▶ **DATA SUPPLIED**:
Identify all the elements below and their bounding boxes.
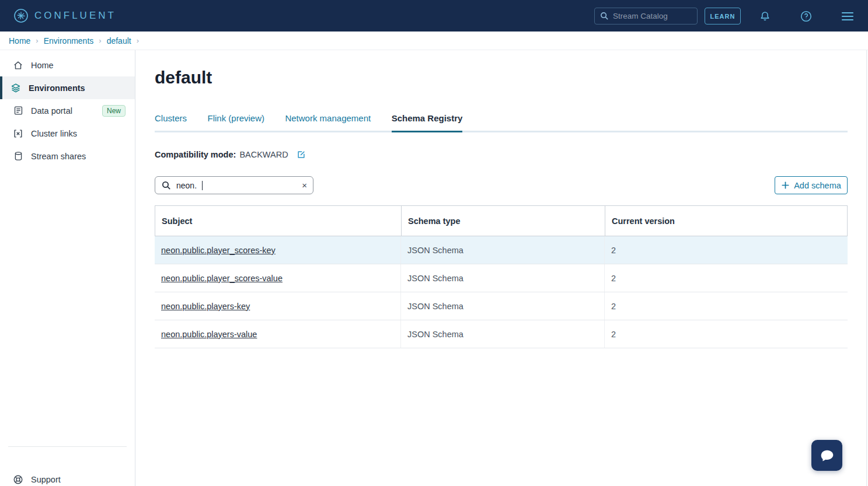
database-icon bbox=[13, 151, 23, 162]
plus-icon bbox=[781, 181, 790, 190]
current-version-cell: 2 bbox=[605, 320, 846, 348]
stream-catalog-search[interactable] bbox=[594, 8, 698, 25]
support-lifering-icon bbox=[13, 474, 23, 485]
search-query-text: neon. bbox=[176, 181, 197, 190]
layers-icon bbox=[11, 83, 21, 93]
main-content: default Clusters Flink (preview) Network… bbox=[135, 50, 867, 486]
chat-button[interactable] bbox=[811, 440, 842, 471]
add-schema-button[interactable]: Add schema bbox=[775, 176, 848, 194]
current-version-cell: 2 bbox=[605, 292, 846, 320]
tab-bar: Clusters Flink (preview) Network managem… bbox=[155, 113, 848, 132]
breadcrumb-default[interactable]: default bbox=[107, 36, 131, 46]
sidebar-item-stream-shares[interactable]: Stream shares bbox=[0, 145, 135, 167]
compatibility-mode-value: BACKWARD bbox=[239, 150, 288, 159]
breadcrumb: Home › Environments › default › bbox=[0, 32, 868, 50]
chevron-right-icon: › bbox=[99, 36, 101, 45]
schema-type-cell: JSON Schema bbox=[401, 292, 605, 320]
chat-bubble-icon bbox=[818, 447, 836, 464]
tab-clusters[interactable]: Clusters bbox=[155, 113, 187, 131]
sidebar-item-label: Data portal bbox=[31, 106, 72, 116]
sidebar-divider bbox=[8, 446, 127, 447]
edit-icon[interactable] bbox=[297, 150, 306, 159]
subject-link[interactable]: neon.public.players-key bbox=[161, 302, 250, 311]
current-version-cell: 2 bbox=[605, 236, 846, 264]
learn-button[interactable]: LEARN bbox=[705, 8, 741, 25]
tab-schema-registry[interactable]: Schema Registry bbox=[392, 113, 463, 132]
table-header: Subject Schema type Current version bbox=[155, 205, 848, 236]
sidebar-item-data-portal[interactable]: Data portal New bbox=[0, 99, 135, 122]
column-header-schema-type[interactable]: Schema type bbox=[402, 206, 605, 236]
sidebar-item-label: Cluster links bbox=[31, 129, 77, 138]
chevron-right-icon: › bbox=[36, 36, 38, 45]
subject-link[interactable]: neon.public.player_scores-value bbox=[161, 274, 283, 283]
sidebar-item-home[interactable]: Home bbox=[0, 54, 135, 76]
confluent-spark-icon bbox=[13, 8, 29, 23]
sidebar-item-environments[interactable]: Environments bbox=[0, 76, 135, 99]
menu-hamburger-icon[interactable] bbox=[839, 8, 856, 25]
sidebar-item-label: Environments bbox=[29, 83, 85, 93]
schema-search-input[interactable]: neon. × bbox=[155, 176, 313, 194]
table-row[interactable]: neon.public.player_scores-value JSON Sch… bbox=[155, 264, 848, 292]
sidebar-item-label: Support bbox=[31, 475, 61, 484]
column-header-current-version[interactable]: Current version bbox=[605, 206, 847, 236]
sidebar-item-label: Stream shares bbox=[31, 152, 86, 161]
chevron-right-icon: › bbox=[137, 36, 139, 45]
document-icon bbox=[13, 106, 23, 116]
table-row[interactable]: neon.public.player_scores-key JSON Schem… bbox=[155, 236, 848, 264]
subject-link[interactable]: neon.public.players-value bbox=[161, 330, 257, 339]
stream-catalog-input[interactable] bbox=[613, 12, 689, 20]
cluster-links-icon bbox=[13, 128, 23, 139]
current-version-cell: 2 bbox=[605, 264, 846, 292]
brand-name: CONFLUENT bbox=[34, 10, 116, 22]
sidebar: Home Environments Data portal New bbox=[0, 50, 135, 486]
column-header-subject[interactable]: Subject bbox=[155, 206, 402, 236]
search-icon bbox=[600, 12, 609, 20]
compatibility-mode-row: Compatibility mode: BACKWARD bbox=[155, 150, 306, 159]
table-row[interactable]: neon.public.players-key JSON Schema 2 bbox=[155, 292, 848, 320]
sidebar-item-cluster-links[interactable]: Cluster links bbox=[0, 122, 135, 145]
schema-type-cell: JSON Schema bbox=[401, 320, 605, 348]
subject-link[interactable]: neon.public.player_scores-key bbox=[161, 246, 276, 255]
schema-type-cell: JSON Schema bbox=[401, 264, 605, 292]
breadcrumb-home[interactable]: Home bbox=[9, 36, 30, 46]
search-icon bbox=[162, 181, 171, 190]
sidebar-item-label: Home bbox=[31, 61, 54, 70]
sidebar-item-support[interactable]: Support bbox=[0, 468, 135, 486]
top-navbar: CONFLUENT LEARN bbox=[0, 0, 868, 32]
clear-search-icon[interactable]: × bbox=[302, 181, 307, 190]
compatibility-mode-label: Compatibility mode: bbox=[155, 150, 236, 159]
notifications-bell-icon[interactable] bbox=[757, 8, 773, 25]
confluent-logo[interactable]: CONFLUENT bbox=[13, 8, 116, 23]
new-badge: New bbox=[102, 105, 126, 117]
table-row[interactable]: neon.public.players-value JSON Schema 2 bbox=[155, 320, 848, 348]
schema-type-cell: JSON Schema bbox=[401, 236, 605, 264]
tab-flink-preview[interactable]: Flink (preview) bbox=[207, 113, 264, 131]
add-schema-label: Add schema bbox=[794, 181, 841, 190]
home-icon bbox=[13, 60, 23, 71]
help-icon[interactable] bbox=[798, 8, 814, 25]
tab-network-management[interactable]: Network management bbox=[285, 113, 371, 131]
text-cursor bbox=[202, 181, 203, 190]
page-title: default bbox=[155, 68, 212, 88]
schema-table: Subject Schema type Current version neon… bbox=[155, 205, 848, 348]
breadcrumb-environments[interactable]: Environments bbox=[44, 36, 94, 46]
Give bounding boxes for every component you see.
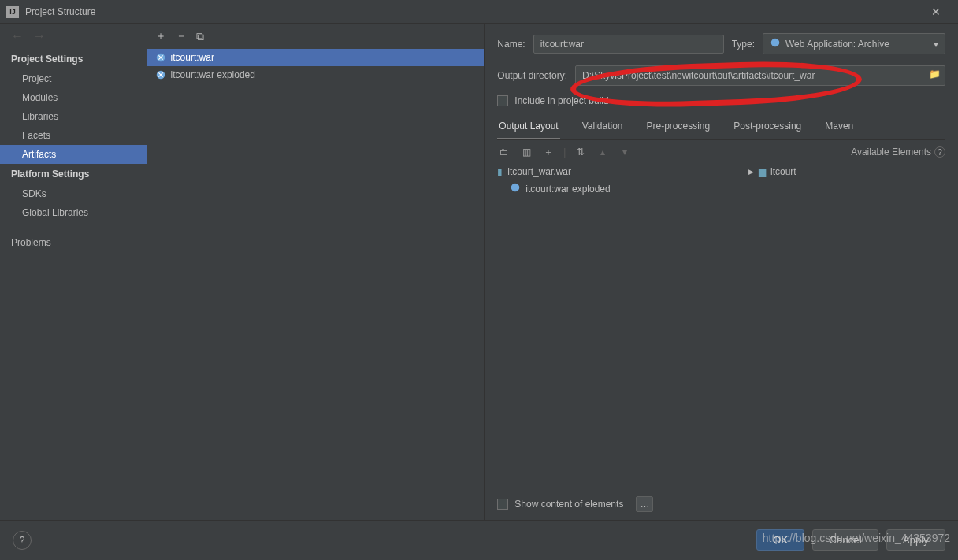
artifact-label: itcourt:war exploded <box>171 69 255 80</box>
elements-options-button[interactable]: … <box>636 496 653 512</box>
browse-folder-icon[interactable]: 📁 <box>929 69 941 80</box>
available-elements-label: Available Elements ? <box>851 146 945 158</box>
section-header-project: Project Settings <box>0 49 147 69</box>
module-icon: ▆ <box>759 166 766 177</box>
archive-icon: ▮ <box>497 166 503 177</box>
sidebar: ← → Project Settings Project Modules Lib… <box>0 24 147 520</box>
sidebar-item-problems[interactable]: Problems <box>0 233 147 252</box>
forward-arrow-icon[interactable]: → <box>33 29 46 43</box>
tab-output-layout[interactable]: Output Layout <box>497 117 559 139</box>
artifact-list-panel: ＋ － ⧉ itcourt:war itcourt:war exploded <box>147 24 485 520</box>
window-title: Project Structure <box>25 6 920 17</box>
cancel-button[interactable]: Cancel <box>812 529 878 551</box>
expand-icon[interactable]: ▶ <box>748 168 754 176</box>
include-build-row: Include in project build <box>497 95 945 106</box>
artifact-icon <box>155 69 166 80</box>
tree-columns: ▮ itcourt_war.war itcourt:war exploded ▶… <box>497 164 945 198</box>
help-button[interactable]: ? <box>13 531 32 550</box>
svg-point-3 <box>511 184 520 192</box>
sidebar-item-libraries[interactable]: Libraries <box>0 107 147 126</box>
new-file-icon[interactable]: ▥ <box>519 145 533 159</box>
add-plus-icon[interactable]: ＋ <box>541 145 555 159</box>
copy-icon[interactable]: ⧉ <box>196 30 204 43</box>
remove-icon[interactable]: － <box>176 29 187 43</box>
artifact-item-war-exploded[interactable]: itcourt:war exploded <box>147 66 485 83</box>
artifact-icon <box>155 52 166 63</box>
svg-point-2 <box>771 39 780 47</box>
move-up-icon[interactable]: ▴ <box>596 145 610 159</box>
section-header-platform: Platform Settings <box>0 164 147 184</box>
nav-arrows: ← → <box>0 24 147 49</box>
app-icon: IJ <box>6 6 19 18</box>
tab-post-processing[interactable]: Post-processing <box>732 117 803 139</box>
artifact-item-war[interactable]: itcourt:war <box>147 49 485 66</box>
tab-maven[interactable]: Maven <box>823 117 855 139</box>
sidebar-item-artifacts[interactable]: Artifacts <box>0 145 147 164</box>
type-value: Web Application: Archive <box>785 39 889 50</box>
sidebar-item-sdks[interactable]: SDKs <box>0 184 147 203</box>
type-select[interactable]: Web Application: Archive ▾ <box>763 33 945 54</box>
tab-pre-processing[interactable]: Pre-processing <box>645 117 712 139</box>
available-item-itcourt[interactable]: ▶ ▆ itcourt <box>748 164 945 180</box>
include-build-checkbox[interactable] <box>497 95 508 106</box>
web-icon <box>770 37 781 50</box>
layout-toolbar: 🗀 ▥ ＋ | ⇅ ▴ ▾ Available Elements ? <box>497 140 945 164</box>
sidebar-item-facets[interactable]: Facets <box>0 126 147 145</box>
chevron-down-icon: ▾ <box>934 39 938 50</box>
sidebar-item-modules[interactable]: Modules <box>0 88 147 107</box>
back-arrow-icon[interactable]: ← <box>11 29 24 43</box>
main-area: ← → Project Settings Project Modules Lib… <box>0 24 958 520</box>
footer: ? OK Cancel Apply <box>0 520 958 559</box>
sidebar-item-project[interactable]: Project <box>0 69 147 88</box>
detail-panel: Name: Type: Web Application: Archive ▾ O… <box>485 24 958 520</box>
name-label: Name: <box>497 39 525 50</box>
move-down-icon[interactable]: ▾ <box>618 145 632 159</box>
output-tree: ▮ itcourt_war.war itcourt:war exploded <box>497 164 733 198</box>
title-bar: IJ Project Structure ✕ <box>0 0 958 24</box>
artifact-toolbar: ＋ － ⧉ <box>147 24 485 49</box>
show-content-label: Show content of elements <box>514 499 623 510</box>
available-tree: ▶ ▆ itcourt <box>748 164 945 198</box>
ok-button[interactable]: OK <box>756 529 804 551</box>
add-icon[interactable]: ＋ <box>155 29 166 43</box>
close-button[interactable]: ✕ <box>920 1 952 23</box>
include-build-label: Include in project build <box>514 95 608 106</box>
type-label: Type: <box>732 39 755 50</box>
output-dir-label: Output directory: <box>497 70 567 81</box>
sidebar-item-global-libraries[interactable]: Global Libraries <box>0 203 147 222</box>
show-content-checkbox[interactable] <box>497 499 508 510</box>
sort-icon[interactable]: ⇅ <box>574 145 588 159</box>
output-dir-input[interactable] <box>575 65 945 86</box>
artifact-label: itcourt:war <box>171 52 214 63</box>
artifact-icon <box>510 182 521 195</box>
tree-root-war[interactable]: ▮ itcourt_war.war <box>497 164 733 180</box>
output-dir-row: Output directory: 📁 <box>497 65 945 86</box>
tree-child-exploded[interactable]: itcourt:war exploded <box>497 180 733 198</box>
help-small-icon[interactable]: ? <box>934 146 945 158</box>
show-content-row: Show content of elements … <box>497 496 653 512</box>
new-folder-icon[interactable]: 🗀 <box>497 145 511 159</box>
name-input[interactable] <box>533 35 724 54</box>
tabs: Output Layout Validation Pre-processing … <box>497 117 945 140</box>
apply-button[interactable]: Apply <box>886 529 945 551</box>
tab-validation[interactable]: Validation <box>581 117 625 139</box>
name-type-row: Name: Type: Web Application: Archive ▾ <box>497 33 945 54</box>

▶ **TRY IT**: Across all the records, find the lines containing the word "help" and reproduce each one.

▶ **SOLUTION TO THE EXERCISE**:
help-icon[interactable] bbox=[798, 8, 814, 25]
help-button[interactable]: ? <box>13 531 32 550</box>
help-small-icon[interactable]: ? <box>934 146 945 158</box>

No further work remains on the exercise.